Toyokawa'da, birbirine sıkı sıkıya bağlı bir banliyöde penceresiz deneysel bir bina inşa edildi. Yani, neredeyse hiç… Birkaç pencere yaklaşık 3 metre yüksekliğe yerleştirilmiş. Kimse aralarından bakmıyor, hoş olmayan şehir manzarası sabahları havayı bozmuyor veya akşamları sizi rahatsız etmiyor.
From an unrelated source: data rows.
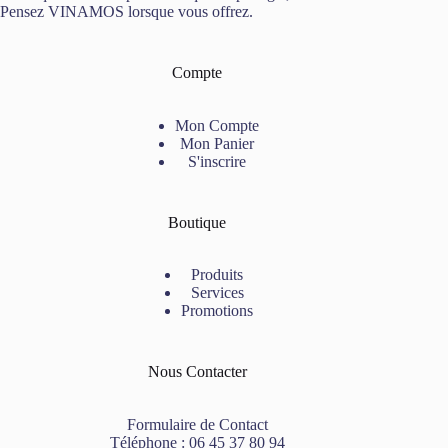
Pensez VINAMOS lorsque vous offrez.
Compte
Mon Compte
Mon Panier
S'inscrire
Boutique
Produits
Services
Promotions
Nous Contacter
Formulaire de Contact
Téléphone :
06 45 37 80 94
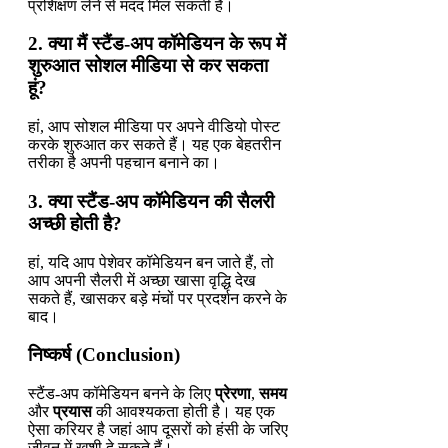
प्रशिक्षण लेने से मदद मिल सकती है।
2. क्या मैं स्टैंड-अप कॉमेडियन के रूप में
शुरुआत सोशल मीडिया से कर सकता
हूं?
हां, आप सोशल मीडिया पर अपने वीडियो पोस्ट
करके शुरुआत कर सकते हैं। यह एक बेहतरीन
तरीका है अपनी पहचान बनाने का।
3. क्या स्टैंड-अप कॉमेडियन की सैलरी
अच्छी होती है?
हां, यदि आप पेशेवर कॉमेडियन बन जाते हैं, तो
आप अपनी सैलरी में अच्छा खासा वृद्धि देख
सकते हैं, खासकर बड़े मंचों पर प्रदर्शन करने के
बाद।
निष्कर्ष (Conclusion)
स्टैंड-अप कॉमेडियन बनने के लिए
प्रेरणा
,
समय
और
प्रयास
की आवश्यकता होती है। यह एक
ऐसा करियर है जहां आप दूसरों को हंसी के जरिए
जीवन में खुशी दे सकते हैं।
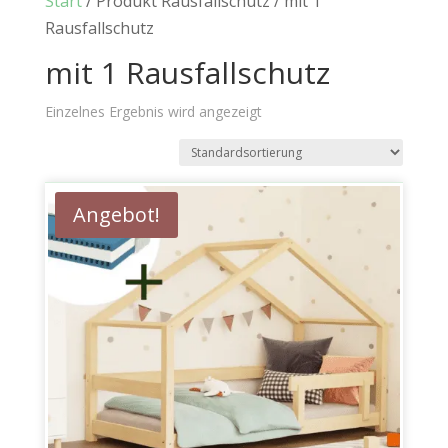
Start
/ Produkt Rausfallschutz / mit 1
Rausfallschutz
mit 1 Rausfallschutz
Einzelnes Ergebnis wird angezeigt
Angebot!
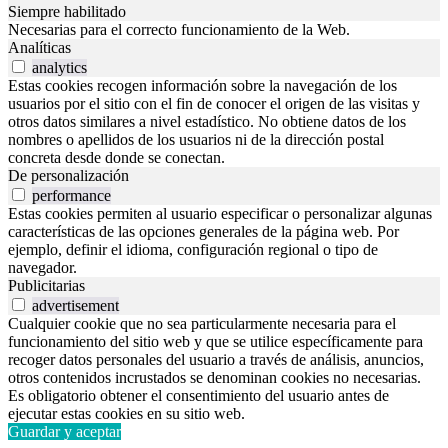
Siempre habilitado
Necesarias para el correcto funcionamiento de la Web.
Analíticas
analytics
Estas cookies recogen información sobre la navegación de los
usuarios por el sitio con el fin de conocer el origen de las visitas y
otros datos similares a nivel estadístico. No obtiene datos de los
nombres o apellidos de los usuarios ni de la dirección postal
concreta desde donde se conectan.
De personalización
performance
Estas cookies permiten al usuario especificar o personalizar algunas
características de las opciones generales de la página web. Por
ejemplo, definir el idioma, configuración regional o tipo de
navegador.
Publicitarias
advertisement
Cualquier cookie que no sea particularmente necesaria para el
funcionamiento del sitio web y que se utilice específicamente para
recoger datos personales del usuario a través de análisis, anuncios,
otros contenidos incrustados se denominan cookies no necesarias.
Es obligatorio obtener el consentimiento del usuario antes de
ejecutar estas cookies en su sitio web.
Guardar y aceptar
Ancak bu durum, güneş ışığının iç mekana nasıl girdiği sorusunu gündeme getirmektedir? Pencere açıklıkları olmamasına rağmen, ev eşit şekilde aydınlatılmıştır.
Çatı kirişleri güneş ışığı akışını daraltır. Işık lamine duvarlara vurur ve oda boyunca yansır ve yayılır. Sonuç, mekanı dolduran, etrafındaki her şeyi saran ve kır evini sessiz ve huzurlu bir yaşam ortamına dönüştüren yumuşak ve eşit dağılımlı bir ışıktır. Tek kelimeyle büyüleyici!
Aynı zamanda, evin içi nesneler açısından zengin değildir. Aksine, oldukça basit, ahşap süslemeli, ortak alanlarda aydınlatmanın gücünü ve etkisini vurgulamak için tasarlanmıştır: koridorlar, mutfak ve çalışma odası. Özel daireler (yatak odaları) ve hizmet odaları, evin genişliğinin aksine, ayrı kutular halinde düzenlenmiştir.
Spektrumun görünür kısmına sahip elementlerin prensibi.
Fotoğraf Kai Nakamura'nın izniyle.
Bu benzersiz çözüm hakkında daha fazla bilgiye sahip misiniz? Yaratıcı bir şekilde nasıl uygulanabilir? Işığın nasıl yanar/yansır? Penceresiz bir evde doğal ışığı simüle edebilmek için neler yapılabilir?